Do you find this topic surprising? Read on.
I come from a thin family; tall and thin. People would say I’m lucky, and I am, but it took me until my mid 20’s to believe it. Before that, if I could have changed anything about my physical appearance, I probably would have chosen to be fatter.
The world seems to assume that if a woman is thin, she has chosen it. While remarking on most women’s weight is a social taboo, thin women seem to be fair game.
What goes unnoticed is the emotional-verbal baggage that girls like myself have accrued.
I have never had an eating disorder, nor desired to be thin, but growing up, I received a multitude of personal barbs:
‘There’s nothing to you.’
‘You’re so scrawny.’
‘You’re a stick.’
‘I’d hate to be as thin as you.’
‘You’re so skinny it’s disgusting.’
‘You’re gonna fade away.’
‘Do you even eat?’
Approaching adulthood as a size 6-8 (US 2-4), I felt abnormal and unattractive to men.

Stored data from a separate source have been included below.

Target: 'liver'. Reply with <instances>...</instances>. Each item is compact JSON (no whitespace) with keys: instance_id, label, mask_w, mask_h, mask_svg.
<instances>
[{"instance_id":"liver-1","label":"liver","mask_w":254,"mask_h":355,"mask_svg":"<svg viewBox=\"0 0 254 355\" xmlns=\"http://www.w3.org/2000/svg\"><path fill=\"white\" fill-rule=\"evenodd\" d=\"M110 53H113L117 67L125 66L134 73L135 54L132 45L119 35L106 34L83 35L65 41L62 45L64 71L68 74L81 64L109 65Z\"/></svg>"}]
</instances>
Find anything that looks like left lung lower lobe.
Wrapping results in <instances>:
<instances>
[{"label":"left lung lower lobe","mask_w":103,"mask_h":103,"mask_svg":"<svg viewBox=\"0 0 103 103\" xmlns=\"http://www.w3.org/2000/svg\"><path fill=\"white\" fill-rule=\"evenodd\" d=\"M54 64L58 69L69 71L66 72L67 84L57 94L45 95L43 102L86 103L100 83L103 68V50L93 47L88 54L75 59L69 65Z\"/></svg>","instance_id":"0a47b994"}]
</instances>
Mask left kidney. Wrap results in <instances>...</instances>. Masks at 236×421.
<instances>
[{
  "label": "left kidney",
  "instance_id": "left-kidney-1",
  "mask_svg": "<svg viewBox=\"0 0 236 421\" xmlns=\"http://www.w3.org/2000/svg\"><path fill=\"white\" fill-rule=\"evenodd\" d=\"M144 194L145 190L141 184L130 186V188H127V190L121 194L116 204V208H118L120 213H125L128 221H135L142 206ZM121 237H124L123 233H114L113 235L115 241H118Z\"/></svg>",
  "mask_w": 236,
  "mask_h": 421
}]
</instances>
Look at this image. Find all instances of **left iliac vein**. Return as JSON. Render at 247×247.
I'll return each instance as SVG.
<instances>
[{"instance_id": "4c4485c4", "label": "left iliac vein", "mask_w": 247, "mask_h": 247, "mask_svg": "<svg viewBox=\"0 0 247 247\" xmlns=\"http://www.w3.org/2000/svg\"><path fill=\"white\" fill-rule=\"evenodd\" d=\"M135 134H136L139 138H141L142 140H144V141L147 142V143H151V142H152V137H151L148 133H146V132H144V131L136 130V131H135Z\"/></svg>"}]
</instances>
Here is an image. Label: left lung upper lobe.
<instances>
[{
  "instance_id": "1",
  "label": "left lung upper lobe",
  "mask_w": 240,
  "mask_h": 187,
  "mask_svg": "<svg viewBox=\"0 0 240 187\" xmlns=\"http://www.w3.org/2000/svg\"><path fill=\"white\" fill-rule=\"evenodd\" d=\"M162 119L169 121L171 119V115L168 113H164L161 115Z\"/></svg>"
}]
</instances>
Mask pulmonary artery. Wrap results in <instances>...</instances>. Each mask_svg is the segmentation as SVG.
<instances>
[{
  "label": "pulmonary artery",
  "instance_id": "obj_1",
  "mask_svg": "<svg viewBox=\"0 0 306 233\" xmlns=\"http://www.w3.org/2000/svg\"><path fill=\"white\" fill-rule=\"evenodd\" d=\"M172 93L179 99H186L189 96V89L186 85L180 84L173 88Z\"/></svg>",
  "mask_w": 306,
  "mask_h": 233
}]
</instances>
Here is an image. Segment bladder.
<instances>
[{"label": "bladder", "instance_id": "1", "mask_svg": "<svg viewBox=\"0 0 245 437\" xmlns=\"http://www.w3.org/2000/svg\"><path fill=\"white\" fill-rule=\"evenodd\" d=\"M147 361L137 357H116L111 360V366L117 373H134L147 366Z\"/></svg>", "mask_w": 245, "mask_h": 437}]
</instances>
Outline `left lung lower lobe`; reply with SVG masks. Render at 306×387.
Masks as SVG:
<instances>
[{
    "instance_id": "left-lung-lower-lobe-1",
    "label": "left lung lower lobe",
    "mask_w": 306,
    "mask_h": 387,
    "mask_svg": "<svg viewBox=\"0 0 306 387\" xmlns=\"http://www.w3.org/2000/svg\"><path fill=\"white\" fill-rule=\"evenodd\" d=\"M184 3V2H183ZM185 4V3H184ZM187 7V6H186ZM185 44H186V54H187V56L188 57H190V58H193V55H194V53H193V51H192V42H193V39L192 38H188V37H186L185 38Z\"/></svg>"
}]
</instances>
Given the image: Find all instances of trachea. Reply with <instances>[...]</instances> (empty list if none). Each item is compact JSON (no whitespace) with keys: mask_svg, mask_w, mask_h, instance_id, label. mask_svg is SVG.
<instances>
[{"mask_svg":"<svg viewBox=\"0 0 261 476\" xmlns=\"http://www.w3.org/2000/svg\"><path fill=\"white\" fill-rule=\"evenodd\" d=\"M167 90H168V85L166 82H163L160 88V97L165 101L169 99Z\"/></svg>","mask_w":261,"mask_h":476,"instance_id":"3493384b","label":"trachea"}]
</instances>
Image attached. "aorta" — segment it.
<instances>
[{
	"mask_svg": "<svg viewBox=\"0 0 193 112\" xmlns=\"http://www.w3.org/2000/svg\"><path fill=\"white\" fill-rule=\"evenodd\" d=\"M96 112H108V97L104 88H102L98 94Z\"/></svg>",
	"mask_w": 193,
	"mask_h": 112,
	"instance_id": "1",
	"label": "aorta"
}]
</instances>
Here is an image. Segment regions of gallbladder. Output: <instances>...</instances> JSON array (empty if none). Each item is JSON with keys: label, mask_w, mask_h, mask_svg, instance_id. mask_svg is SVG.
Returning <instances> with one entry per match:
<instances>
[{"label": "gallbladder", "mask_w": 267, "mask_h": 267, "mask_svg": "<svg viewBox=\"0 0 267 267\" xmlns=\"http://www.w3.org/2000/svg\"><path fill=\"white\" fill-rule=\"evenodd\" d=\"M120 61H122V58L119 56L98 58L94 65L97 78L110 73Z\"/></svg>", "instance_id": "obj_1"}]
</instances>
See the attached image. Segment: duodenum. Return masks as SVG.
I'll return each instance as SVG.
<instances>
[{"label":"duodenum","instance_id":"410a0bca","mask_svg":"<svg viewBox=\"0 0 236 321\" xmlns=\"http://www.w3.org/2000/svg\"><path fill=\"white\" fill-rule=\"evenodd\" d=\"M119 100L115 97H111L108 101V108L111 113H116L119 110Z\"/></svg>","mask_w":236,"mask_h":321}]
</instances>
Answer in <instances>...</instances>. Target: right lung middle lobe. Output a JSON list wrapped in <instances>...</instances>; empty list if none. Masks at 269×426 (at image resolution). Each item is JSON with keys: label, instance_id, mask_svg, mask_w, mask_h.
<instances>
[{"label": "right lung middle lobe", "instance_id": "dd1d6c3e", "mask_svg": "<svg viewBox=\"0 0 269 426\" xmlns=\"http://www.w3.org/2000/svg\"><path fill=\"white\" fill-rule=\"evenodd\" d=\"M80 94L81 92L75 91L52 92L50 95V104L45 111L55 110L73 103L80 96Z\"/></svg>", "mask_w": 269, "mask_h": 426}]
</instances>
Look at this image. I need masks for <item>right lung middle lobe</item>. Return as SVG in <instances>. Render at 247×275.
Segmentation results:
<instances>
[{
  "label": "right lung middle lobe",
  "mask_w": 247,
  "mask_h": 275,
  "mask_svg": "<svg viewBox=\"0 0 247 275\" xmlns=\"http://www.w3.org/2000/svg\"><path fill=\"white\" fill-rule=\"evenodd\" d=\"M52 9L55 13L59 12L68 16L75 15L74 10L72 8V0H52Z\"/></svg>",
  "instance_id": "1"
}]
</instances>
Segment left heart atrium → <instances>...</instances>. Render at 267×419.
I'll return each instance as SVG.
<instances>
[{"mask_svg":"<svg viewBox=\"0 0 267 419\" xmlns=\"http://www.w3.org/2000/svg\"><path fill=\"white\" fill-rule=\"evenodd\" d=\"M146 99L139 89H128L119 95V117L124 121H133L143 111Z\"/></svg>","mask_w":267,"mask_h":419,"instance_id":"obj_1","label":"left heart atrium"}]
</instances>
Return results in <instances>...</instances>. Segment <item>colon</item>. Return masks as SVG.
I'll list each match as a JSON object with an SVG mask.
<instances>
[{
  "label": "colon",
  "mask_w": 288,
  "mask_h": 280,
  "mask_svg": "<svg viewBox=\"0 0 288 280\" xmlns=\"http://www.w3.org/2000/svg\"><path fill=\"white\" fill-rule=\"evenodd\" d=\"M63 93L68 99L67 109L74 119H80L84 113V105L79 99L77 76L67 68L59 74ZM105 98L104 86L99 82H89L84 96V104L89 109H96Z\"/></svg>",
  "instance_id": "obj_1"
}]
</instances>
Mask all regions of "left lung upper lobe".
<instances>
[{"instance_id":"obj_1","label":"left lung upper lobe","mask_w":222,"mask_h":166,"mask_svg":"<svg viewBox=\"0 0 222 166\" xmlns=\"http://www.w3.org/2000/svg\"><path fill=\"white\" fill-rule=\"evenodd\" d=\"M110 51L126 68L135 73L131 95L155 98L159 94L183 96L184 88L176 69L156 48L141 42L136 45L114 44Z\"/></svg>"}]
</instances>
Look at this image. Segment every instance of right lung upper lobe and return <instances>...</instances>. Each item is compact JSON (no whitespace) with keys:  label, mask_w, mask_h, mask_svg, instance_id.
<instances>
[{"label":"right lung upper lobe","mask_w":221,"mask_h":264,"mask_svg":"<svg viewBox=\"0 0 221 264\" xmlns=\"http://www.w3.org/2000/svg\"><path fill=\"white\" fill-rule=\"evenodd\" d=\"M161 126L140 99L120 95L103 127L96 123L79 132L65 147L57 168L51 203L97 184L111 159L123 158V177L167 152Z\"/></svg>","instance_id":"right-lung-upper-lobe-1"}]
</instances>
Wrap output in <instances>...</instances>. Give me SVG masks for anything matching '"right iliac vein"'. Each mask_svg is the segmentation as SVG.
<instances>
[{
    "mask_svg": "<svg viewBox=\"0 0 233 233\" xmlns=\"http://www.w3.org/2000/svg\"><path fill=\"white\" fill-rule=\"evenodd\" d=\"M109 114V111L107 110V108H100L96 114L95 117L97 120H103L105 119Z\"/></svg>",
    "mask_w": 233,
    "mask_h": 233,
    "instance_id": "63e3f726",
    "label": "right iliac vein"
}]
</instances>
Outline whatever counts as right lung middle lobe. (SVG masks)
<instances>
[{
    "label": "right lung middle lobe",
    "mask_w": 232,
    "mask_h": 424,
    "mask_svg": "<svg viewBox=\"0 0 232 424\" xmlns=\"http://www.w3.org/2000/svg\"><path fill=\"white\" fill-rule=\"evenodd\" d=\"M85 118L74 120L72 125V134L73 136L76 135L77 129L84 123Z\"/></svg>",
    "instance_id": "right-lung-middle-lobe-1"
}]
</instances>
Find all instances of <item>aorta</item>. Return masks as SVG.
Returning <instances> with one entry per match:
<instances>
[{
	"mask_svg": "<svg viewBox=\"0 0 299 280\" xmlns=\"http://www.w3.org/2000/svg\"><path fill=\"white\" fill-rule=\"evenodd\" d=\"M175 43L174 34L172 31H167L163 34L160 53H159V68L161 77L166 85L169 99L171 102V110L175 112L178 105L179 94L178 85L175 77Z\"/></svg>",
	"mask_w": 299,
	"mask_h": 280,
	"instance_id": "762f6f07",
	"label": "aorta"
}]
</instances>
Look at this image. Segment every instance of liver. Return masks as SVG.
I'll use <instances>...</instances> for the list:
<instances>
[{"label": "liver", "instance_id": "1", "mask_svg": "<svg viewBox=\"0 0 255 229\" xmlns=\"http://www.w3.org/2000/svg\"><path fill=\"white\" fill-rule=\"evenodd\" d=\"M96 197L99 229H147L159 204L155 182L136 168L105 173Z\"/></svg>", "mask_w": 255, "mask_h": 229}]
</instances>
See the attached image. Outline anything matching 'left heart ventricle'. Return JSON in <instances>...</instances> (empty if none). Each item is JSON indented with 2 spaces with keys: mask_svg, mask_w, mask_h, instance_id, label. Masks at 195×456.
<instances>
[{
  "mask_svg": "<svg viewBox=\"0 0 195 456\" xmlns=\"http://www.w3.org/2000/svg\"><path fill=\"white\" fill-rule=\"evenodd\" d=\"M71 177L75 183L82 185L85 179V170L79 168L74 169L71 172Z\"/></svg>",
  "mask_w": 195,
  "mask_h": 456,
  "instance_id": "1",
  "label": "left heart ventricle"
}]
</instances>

While I have overcome many of these insecurities, it doesn’t mean that people’s comments have stopped.
Just last week, my sister had a client stop her at work and say, ‘Wow, you’re so thin! I bet your husband wishes you’d put on weight so you were more cuddly!’
Thin girls are people too.
As a rule of thumb: if you wouldn’t say it to an overweight person, don’t say it to an underweight one.